The investigators plan to investigate the effectiveness of acupuncture at highly sensitive points, compared with lowly/non-sensitive points or no acupuncture (waiting-list), in improving pain, joint function and quality of life, among patients with KOA. The safety of acupuncture will also be assessed during the study period.

Description:

Participants in the high sensitization group receive acupuncture treatment at the five highly sensitive points; Participants in the low/non-sensitization group receive acupuncture treatment at the five low/non-sensitive points and all other treatment settings will be the same as in the high sensitization group. Patients in the waiting-list group will receive standard acupuncture treatment after the study is completed.

Recruitment information / eligibility

• Status: Completed
• Enrollment: 666
• Est. completion date: November 20, 2020
• Est. primary completion date: November 20, 2020
• Accepts healthy volunteers: No
• Gender: All
• Age group: 40 Years and older

Eligibility

Inclusion Criteria:

• Participants aged 40 years or older and diagnosed with mild or moderate knee osteoarthritis(KOA) are eligible to participate in the study
• The following criteria are used for diagnosis of KOA:
• refractory knee pain for most days in the last month;
• joint space narrowing, sclerosis or cystic change in subchondral bone (as demonstrated in X-ray);
• laboratory examinations of arthritis: clear and viscous synovial fluid (=2 times) and white blood cell count < 2000/mm3;
• morning stiffness continues less than 30 minutes;
• bone sound exists when joints was taking flexion and/or extension. If a patient meets criteria 1 and 2, or criteria 1, 3, 4, and 5, a diagnosis of KOA is confirmed.

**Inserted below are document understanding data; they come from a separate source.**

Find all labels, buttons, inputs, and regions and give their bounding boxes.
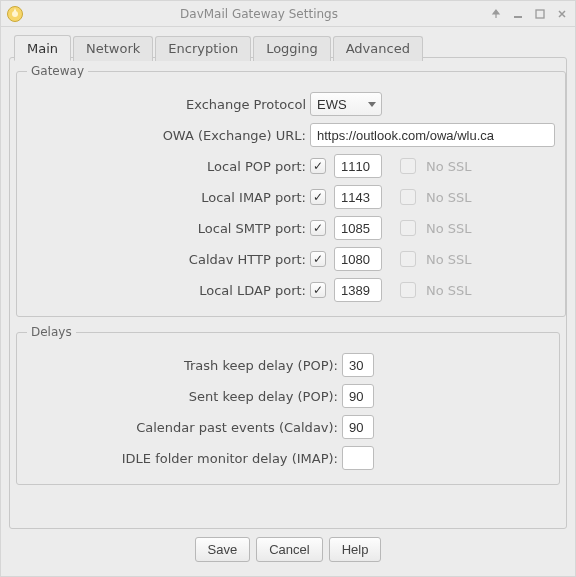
caldav-enabled-checkbox[interactable] xyxy=(310,251,326,267)
maximize-icon[interactable] xyxy=(533,7,547,21)
trash-delay-label: Trash keep delay (POP): xyxy=(27,358,342,373)
keep-above-icon[interactable] xyxy=(489,7,503,21)
imap-nossl-label: No SSL xyxy=(426,190,472,205)
idle-delay-label: IDLE folder monitor delay (IMAP): xyxy=(27,451,342,466)
imap-port-input[interactable] xyxy=(334,185,382,209)
minimize-icon[interactable] xyxy=(511,7,525,21)
pop-nossl-checkbox[interactable] xyxy=(400,158,416,174)
imap-enabled-checkbox[interactable] xyxy=(310,189,326,205)
sent-delay-input[interactable] xyxy=(342,384,374,408)
ldap-nossl-checkbox[interactable] xyxy=(400,282,416,298)
caldav-port-label: Caldav HTTP port: xyxy=(27,252,310,267)
window-title: DavMail Gateway Settings xyxy=(29,7,489,21)
pop-port-input[interactable] xyxy=(334,154,382,178)
ldap-nossl-label: No SSL xyxy=(426,283,472,298)
tab-logging[interactable]: Logging xyxy=(253,36,331,61)
tab-main[interactable]: Main xyxy=(14,35,71,61)
app-icon xyxy=(7,6,23,22)
gateway-legend: Gateway xyxy=(27,64,88,78)
smtp-nossl-label: No SSL xyxy=(426,221,472,236)
help-button[interactable]: Help xyxy=(329,537,382,562)
delays-legend: Delays xyxy=(27,325,76,339)
caldav-port-input[interactable] xyxy=(334,247,382,271)
sent-delay-label: Sent keep delay (POP): xyxy=(27,389,342,404)
pop-port-label: Local POP port: xyxy=(27,159,310,174)
tab-advanced[interactable]: Advanced xyxy=(333,36,423,61)
smtp-enabled-checkbox[interactable] xyxy=(310,220,326,236)
save-button[interactable]: Save xyxy=(195,537,251,562)
caldav-past-label: Calendar past events (Caldav): xyxy=(27,420,342,435)
button-bar: Save Cancel Help xyxy=(9,529,567,572)
ldap-port-label: Local LDAP port: xyxy=(27,283,310,298)
cancel-button[interactable]: Cancel xyxy=(256,537,322,562)
svg-rect-2 xyxy=(514,16,522,18)
owa-url-label: OWA (Exchange) URL: xyxy=(27,128,310,143)
exchange-protocol-select[interactable]: EWS xyxy=(310,92,382,116)
close-icon[interactable] xyxy=(555,7,569,21)
exchange-protocol-label: Exchange Protocol xyxy=(27,97,310,112)
svg-rect-3 xyxy=(536,10,544,18)
caldav-nossl-label: No SSL xyxy=(426,252,472,267)
tabs: Main Network Encryption Logging Advanced… xyxy=(9,35,567,529)
smtp-port-input[interactable] xyxy=(334,216,382,240)
pop-enabled-checkbox[interactable] xyxy=(310,158,326,174)
settings-window: DavMail Gateway Settings Main Network En… xyxy=(0,0,576,577)
svg-point-1 xyxy=(12,11,18,17)
trash-delay-input[interactable] xyxy=(342,353,374,377)
idle-delay-input[interactable] xyxy=(342,446,374,470)
gateway-group: Gateway Exchange Protocol EWS xyxy=(16,64,566,317)
titlebar: DavMail Gateway Settings xyxy=(1,1,575,27)
tab-encryption[interactable]: Encryption xyxy=(155,36,251,61)
content-area: Main Network Encryption Logging Advanced… xyxy=(1,27,575,576)
imap-port-label: Local IMAP port: xyxy=(27,190,310,205)
caldav-nossl-checkbox[interactable] xyxy=(400,251,416,267)
caldav-past-input[interactable] xyxy=(342,415,374,439)
smtp-nossl-checkbox[interactable] xyxy=(400,220,416,236)
ldap-port-input[interactable] xyxy=(334,278,382,302)
pop-nossl-label: No SSL xyxy=(426,159,472,174)
imap-nossl-checkbox[interactable] xyxy=(400,189,416,205)
delays-group: Delays Trash keep delay (POP): Sent keep… xyxy=(16,325,560,485)
tab-panel: Gateway Exchange Protocol EWS xyxy=(9,57,567,529)
owa-url-input[interactable] xyxy=(310,123,555,147)
ldap-enabled-checkbox[interactable] xyxy=(310,282,326,298)
smtp-port-label: Local SMTP port: xyxy=(27,221,310,236)
tab-network[interactable]: Network xyxy=(73,36,153,61)
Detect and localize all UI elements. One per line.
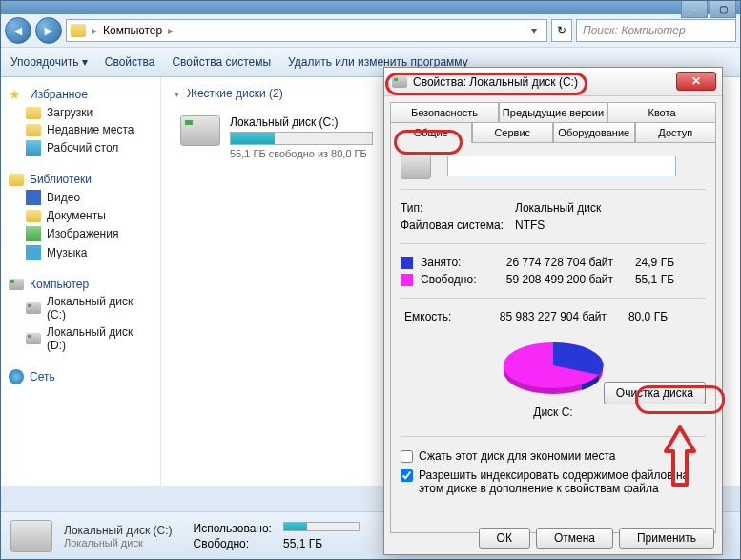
- folder-icon: [26, 107, 41, 119]
- sidebar-item-documents[interactable]: Документы: [5, 207, 156, 224]
- disk-label-input[interactable]: [447, 156, 676, 176]
- folder-icon: [26, 124, 41, 136]
- search-input[interactable]: Поиск: Компьютер: [576, 19, 736, 42]
- refresh-button[interactable]: ↻: [551, 19, 572, 42]
- tab-hardware[interactable]: Оборудование: [553, 122, 635, 143]
- disk-name: Локальный диск (C:): [230, 115, 388, 129]
- video-icon: [26, 190, 41, 205]
- ok-button[interactable]: ОК: [479, 528, 530, 549]
- usage-pie-chart: [496, 333, 610, 402]
- sidebar-item-desktop[interactable]: Рабочий стол: [5, 138, 156, 157]
- dialog-title: Свойства: Локальный диск (C:): [413, 75, 714, 89]
- disk-icon: [26, 333, 41, 344]
- fs-value: NTFS: [515, 218, 545, 232]
- sidebar-item-downloads[interactable]: Загрузки: [5, 104, 156, 121]
- tab-sharing[interactable]: Доступ: [635, 122, 717, 143]
- dialog-titlebar[interactable]: Свойства: Локальный диск (C:) ✕: [384, 68, 722, 96]
- sidebar-item-disk-c[interactable]: Локальный диск (C:): [5, 293, 156, 323]
- computer-icon: [71, 24, 86, 37]
- properties-button[interactable]: Свойства: [105, 55, 155, 69]
- tab-strip: Безопасность Предыдущие версии Квота Общ…: [390, 102, 716, 142]
- tab-security[interactable]: Безопасность: [390, 102, 499, 123]
- computer-icon: [9, 279, 24, 290]
- type-label: Тип:: [401, 201, 515, 215]
- free-bytes: 59 208 499 200 байт: [493, 273, 627, 286]
- breadcrumb-arrow: ▸: [92, 24, 97, 37]
- favorites-label: Избранное: [30, 88, 88, 101]
- status-free-label: Свободно:: [194, 537, 272, 550]
- titlebar: [1, 1, 740, 14]
- computer-header[interactable]: Компьютер: [5, 276, 156, 293]
- disk-icon: [26, 302, 41, 314]
- forward-button[interactable]: ►: [35, 17, 62, 44]
- back-button[interactable]: ◄: [5, 17, 31, 44]
- free-gb: 55,1 ГБ: [627, 273, 674, 286]
- tab-general[interactable]: Общие: [390, 122, 472, 143]
- network-icon: [9, 369, 24, 384]
- apply-button[interactable]: Применить: [619, 528, 714, 549]
- desktop-icon: [26, 140, 41, 156]
- documents-icon: [26, 210, 41, 222]
- disk-icon: [392, 76, 407, 88]
- status-disk-icon: [10, 520, 52, 552]
- status-usage-bar: [283, 522, 360, 531]
- breadcrumb-arrow: ▸: [168, 24, 174, 37]
- sidebar-item-pictures[interactable]: Изображения: [5, 224, 156, 243]
- tab-previous-versions[interactable]: Предыдущие версии: [499, 102, 607, 123]
- minimize-button[interactable]: –: [681, 1, 708, 18]
- pie-label: Диск C:: [401, 405, 706, 419]
- capacity-label: Емкость:: [401, 310, 486, 323]
- music-icon: [26, 245, 41, 260]
- disk-free-text: 55,1 ГБ свободно из 80,0 ГБ: [230, 148, 388, 159]
- disk-icon: [401, 153, 431, 179]
- organize-menu[interactable]: Упорядочить ▾: [10, 55, 88, 69]
- fs-label: Файловая система:: [401, 218, 515, 232]
- used-label: Занято:: [421, 256, 493, 269]
- window-controls: – ▢: [681, 1, 736, 18]
- used-bytes: 26 774 728 704 байт: [493, 256, 627, 269]
- capacity-gb: 80,0 ГБ: [620, 310, 668, 323]
- status-free-val: 55,1 ГБ: [283, 537, 360, 550]
- address-bar[interactable]: ▸ Компьютер ▸ ▾: [66, 19, 547, 42]
- cancel-button[interactable]: Отмена: [536, 528, 613, 549]
- free-color-swatch: [401, 274, 413, 286]
- sidebar: ★Избранное Загрузки Недавние места Рабоч…: [1, 77, 161, 486]
- computer-label: Компьютер: [30, 278, 89, 291]
- disk-icon: [180, 115, 220, 146]
- sidebar-item-video[interactable]: Видео: [5, 188, 156, 207]
- maximize-button[interactable]: ▢: [710, 1, 736, 18]
- favorites-header[interactable]: ★Избранное: [5, 85, 156, 104]
- dialog-buttons: ОК Отмена Применить: [479, 528, 714, 549]
- system-properties-button[interactable]: Свойства системы: [172, 55, 271, 69]
- sidebar-item-music[interactable]: Музыка: [5, 243, 156, 262]
- sidebar-item-recent[interactable]: Недавние места: [5, 121, 156, 138]
- status-used-label: Использовано:: [194, 522, 272, 535]
- network-label: Сеть: [30, 370, 55, 384]
- type-value: Локальный диск: [515, 201, 601, 215]
- libraries-icon: [9, 174, 24, 186]
- disk-usage-bar: [230, 132, 373, 145]
- status-type: Локальный диск: [64, 537, 173, 549]
- sidebar-item-disk-d[interactable]: Локальный диск (D:): [5, 323, 156, 354]
- libraries-label: Библиотеки: [30, 173, 92, 186]
- nav-bar: ◄ ► ▸ Компьютер ▸ ▾ ↻ Поиск: Компьютер: [1, 14, 740, 47]
- used-gb: 24,9 ГБ: [627, 256, 674, 269]
- libraries-header[interactable]: Библиотеки: [5, 171, 156, 188]
- tab-tools[interactable]: Сервис: [472, 122, 554, 143]
- tab-quota[interactable]: Квота: [607, 102, 716, 123]
- disk-cleanup-button[interactable]: Очистка диска: [604, 382, 706, 404]
- pictures-icon: [26, 226, 41, 241]
- close-button[interactable]: ✕: [676, 72, 716, 91]
- annotation-arrow: [656, 418, 704, 494]
- status-title: Локальный диск (C:): [64, 524, 173, 537]
- network-header[interactable]: Сеть: [5, 367, 156, 386]
- capacity-bytes: 85 983 227 904 байт: [486, 310, 620, 323]
- disk-entry-c[interactable]: Локальный диск (C:) 55,1 ГБ свободно из …: [175, 110, 394, 165]
- breadcrumb-location[interactable]: Компьютер: [103, 24, 162, 37]
- address-dropdown[interactable]: ▾: [525, 24, 543, 37]
- used-color-swatch: [401, 257, 413, 269]
- free-label: Свободно:: [421, 273, 493, 286]
- star-icon: ★: [9, 87, 24, 102]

Exclusion Criteria:

Patients will be excluded if they meet any of the following:

• diagnosed with conditions leading to skeletal disorders, such as tuberculosis, tumors or rheumatism of the knee joint and rheumatoid arthritis;
• present sprain or trauma in the lower limb;
• unable to walk properly due to foot deformity or pain;
• present with mental disorders;
• present with comorbidities including severe cardiovascular disease, liver or kidney impairment, immunodeficiency, diabetes mellitus, blood disorder or skin disease;
• females who are pregnant or lactating;
• using physiotherapy treatments for osteoarthritis knee pain;
• have used intra-articular injection of glucocorticoid or viscosupplementation in the past six months;
• received knee-replacement surgery;
• diagnosed with severe (stage 4, according to Kellgren and Lawrence radiographic classification) or late clinical stage of KOA;
• have a swollen knee or positive result of floating patella test; or'
• are participating or have participated in the other clinical trials.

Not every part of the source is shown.